Anyway, I’m not sure how urgent it is as this point to have a 64-bit version of Firefox. The plug-ins aren’t there, and for probably the majority of users, the >4GB RAM to take advantage of it isn’t there.
Incidentally — this refers to a previous post — the “development” build of Tab Mix Plus seems to have fixed all of the conflicts with Firefox 17.0 that I was getting with the most recent release build, and I’ve seen a bunch of comments elsewhere reporting the same thing.
@peterinseattle Thanks for the info on TMP. I didn’t have the ‘profile issues’ as you mentioned as I created a separate profile just for Waterfox via the Profilemanager application. I am not sure if this will be the end of those. I’ve always wondered why “they” could make 64-bit versions, but Mozilla couldn’t.

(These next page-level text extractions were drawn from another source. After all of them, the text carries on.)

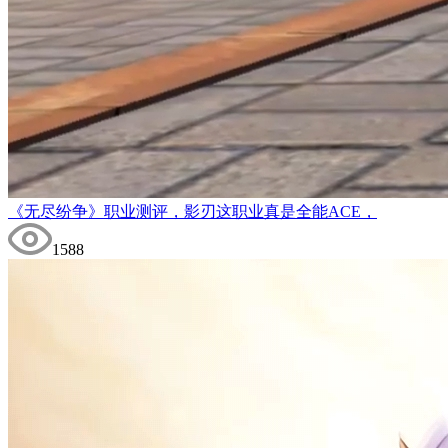
《无尽纷争》职业测评，影刃这职业真是全能ACE，
1588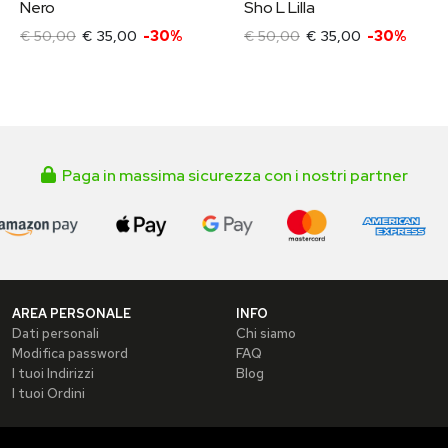
Nero
Sho L Lilla
€ 50,00
€ 35,00
-30%
€ 50,00
€ 35,00
-30%
Paga in massima sicurezza con i nostri partner
AREA PERSONALE
INFO
Dati personali
Chi siamo
Modifica password
FAQ
I tuoi Indirizzi
Blog
I tuoi Ordini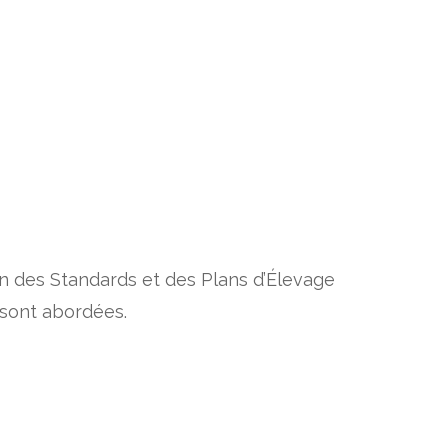
on des Standards et des Plans d’Élevage
) sont abordées.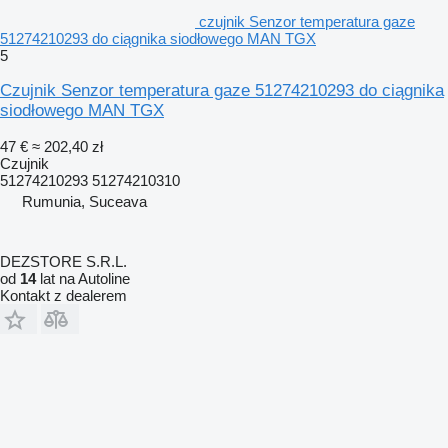
czujnik Senzor temperatura gaze
51274210293 do ciągnika siodłowego MAN TGX
5
Czujnik Senzor temperatura gaze 51274210293 do ciągnika
siodłowego MAN TGX
47 €
≈ 202,40 zł
Czujnik
51274210293 51274210310
Rumunia, Suceava
DEZSTORE S.R.L.
od
14
lat na Autoline
Kontakt z dealerem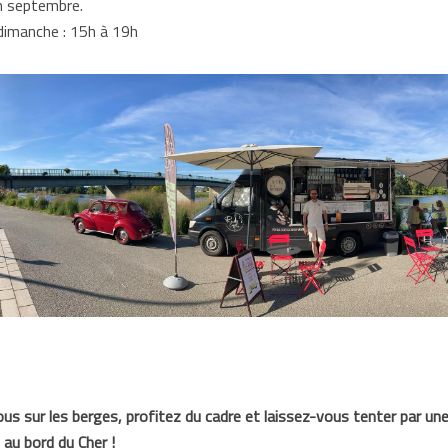
in septembre.
dimanche : 15h à 19h
ous sur les berges, profitez du cadre et laissez-vous tenter par un
au bord du Cher !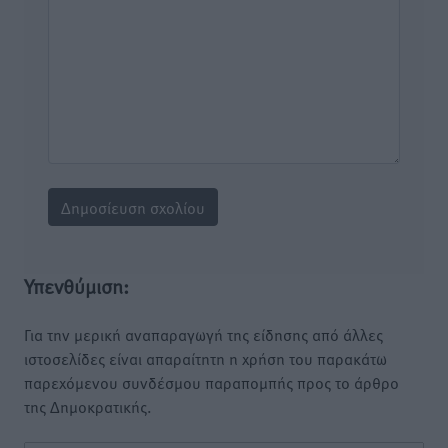
Υπενθύμιση:
Για την μερική αναπαραγωγή της είδησης από άλλες
ιστοσελίδες είναι απαραίτητη η χρήση του παρακάτω
παρεχόμενου συνδέσμου παραπομπής προς το άρθρο
της Δημοκρατικής.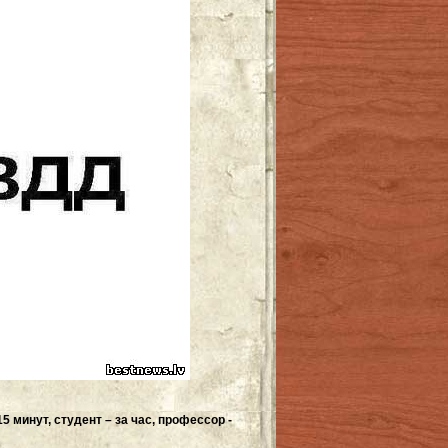
5 минут, студент – за час, профессор -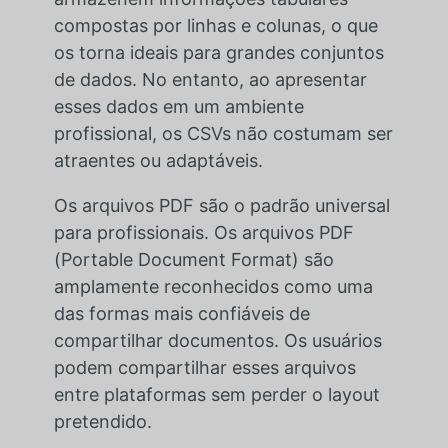
compostas por linhas e colunas, o que
os torna ideais para grandes conjuntos
de dados. No entanto, ao apresentar
esses dados em um ambiente
profissional, os CSVs não costumam ser
atraentes ou adaptáveis.
Os arquivos PDF são o padrão universal
para profissionais. Os arquivos PDF
(Portable Document Format) são
amplamente reconhecidos como uma
das formas mais confiáveis de
compartilhar documentos. Os usuários
podem compartilhar esses arquivos
entre plataformas sem perder o layout
pretendido.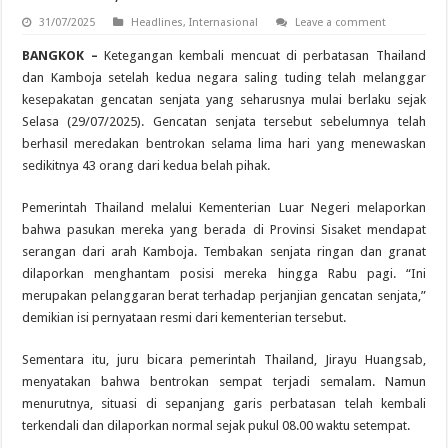
31/07/2025
Headlines
,
Internasional
Leave a comment
BANGKOK –
Ketegangan kembali mencuat di perbatasan Thailand
dan Kamboja setelah kedua negara saling tuding telah melanggar
kesepakatan gencatan senjata yang seharusnya mulai berlaku sejak
Selasa (29/07/2025). Gencatan senjata tersebut sebelumnya telah
berhasil meredakan bentrokan selama lima hari yang menewaskan
sedikitnya 43 orang dari kedua belah pihak.
Pemerintah Thailand melalui Kementerian Luar Negeri melaporkan
bahwa pasukan mereka yang berada di Provinsi Sisaket mendapat
serangan dari arah Kamboja. Tembakan senjata ringan dan granat
dilaporkan menghantam posisi mereka hingga Rabu pagi. “Ini
merupakan pelanggaran berat terhadap perjanjian gencatan senjata,”
demikian isi pernyataan resmi dari kementerian tersebut.
Sementara itu, juru bicara pemerintah Thailand, Jirayu Huangsab,
menyatakan bahwa bentrokan sempat terjadi semalam. Namun
menurutnya, situasi di sepanjang garis perbatasan telah kembali
terkendali dan dilaporkan normal sejak pukul 08.00 waktu setempat.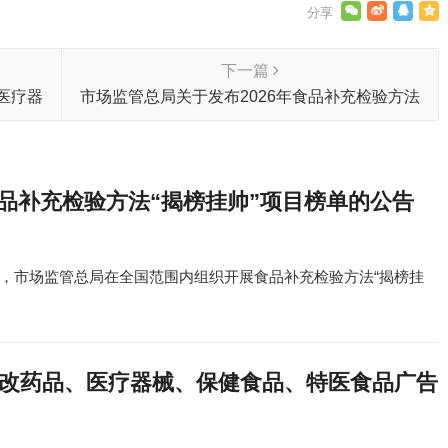
下一篇
医疗器
市场监管总局关于发布2026年食品补充检验方法
办法
“揭榜挂帅”项目榜单的公告
食品补充检验方法“揭榜挂帅”项目榜单的公告
，市场监管总局在全国范围内组织开展食品补充检验方法“揭榜挂
修改药品、医疗器械、保健食品、特医食品广告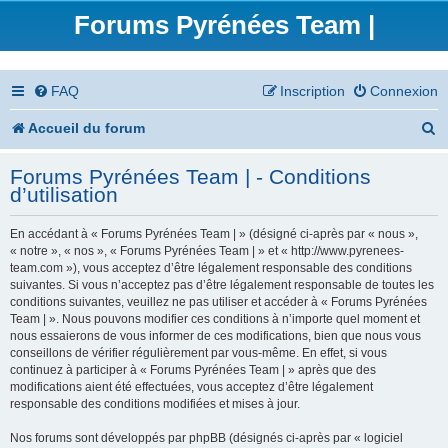
Forums Pyrénées Team |
FAQ
Inscription
Connexion
R
Accueil du forum
e
Forums Pyrénées Team | - Conditions
c
d’utilisation
h
En accédant à « Forums Pyrénées Team | » (désigné ci-après par « nous »,
e
« notre », « nos », « Forums Pyrénées Team | » et « http://www.pyrenees-
team.com »), vous acceptez d’être légalement responsable des conditions
r
suivantes. Si vous n’acceptez pas d’être légalement responsable de toutes les
conditions suivantes, veuillez ne pas utiliser et accéder à « Forums Pyrénées
c
Team | ». Nous pouvons modifier ces conditions à n’importe quel moment et
nous essaierons de vous informer de ces modifications, bien que nous vous
h
conseillons de vérifier régulièrement par vous-même. En effet, si vous
continuez à participer à « Forums Pyrénées Team | » après que des
e
modifications aient été effectuées, vous acceptez d’être légalement
responsable des conditions modifiées et mises à jour.
r
Nos forums sont développés par phpBB (désignés ci-après par « logiciel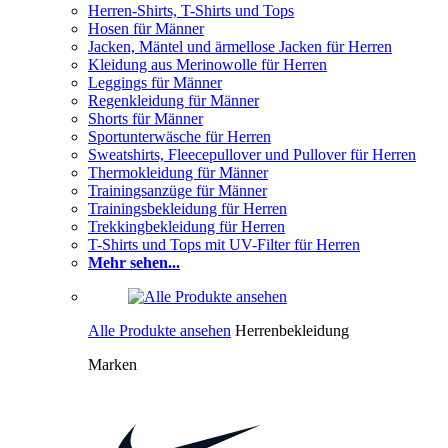
Herren-Shirts, T-Shirts und Tops
Hosen für Männer
Jacken, Mäntel und ärmellose Jacken für Herren
Kleidung aus Merinowolle für Herren
Leggings für Männer
Regenkleidung für Männer
Shorts für Männer
Sportunterwäsche für Herren
Sweatshirts, Fleecepullover und Pullover für Herren
Thermokleidung für Männer
Trainingsanzüge für Männer
Trainingsbekleidung für Herren
Trekkingbekleidung für Herren
T-Shirts und Tops mit UV-Filter für Herren
Mehr sehen...
Alle Produkte ansehen
Herrenbekleidung
Marken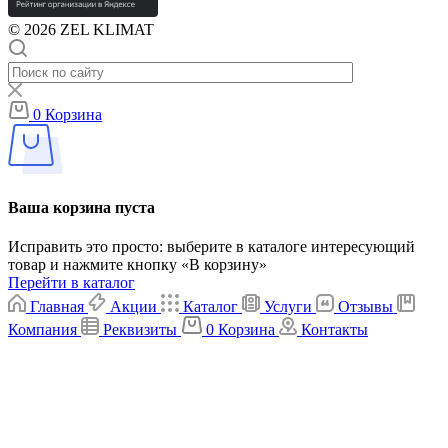
© 2026 ZEL KLIMAT
0
Корзина
Ваша корзина пуста
Исправить это просто: выберите в каталоге интересующий
товар и нажмите кнопку «В корзину»
Перейти в каталог
Главная
Акции
Каталог
Услуги
Отзывы
Компания
Реквизиты
0
Корзина
Контакты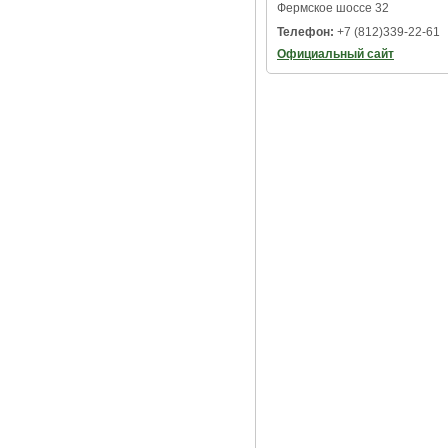
Фермское шоссе 32
Телефон:
+7 (812)339-22-61
Официальный сайт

“…because we are working on other things.” Mozilla is focused on the mobile platform now like everyone else. Firefox is open source, that means anyone can access and work on the code. Pale Moon & Waterfox are unofficial forks. I’m sure you’ll continue to see the 64 bit builds from those teams as long as they continue to work on them.
Moz claims plugins are the reason for not going 64, yet other 64-bit browsers, Explorer and Chrome, for example, seem not to have this problem. What does mozilla do to break compatibility? Maybe they should consider a redesign to allow multi-core usage (1 global lock in the javascript code mono-threads all scripting) and using the same plugins IE and Chrome do?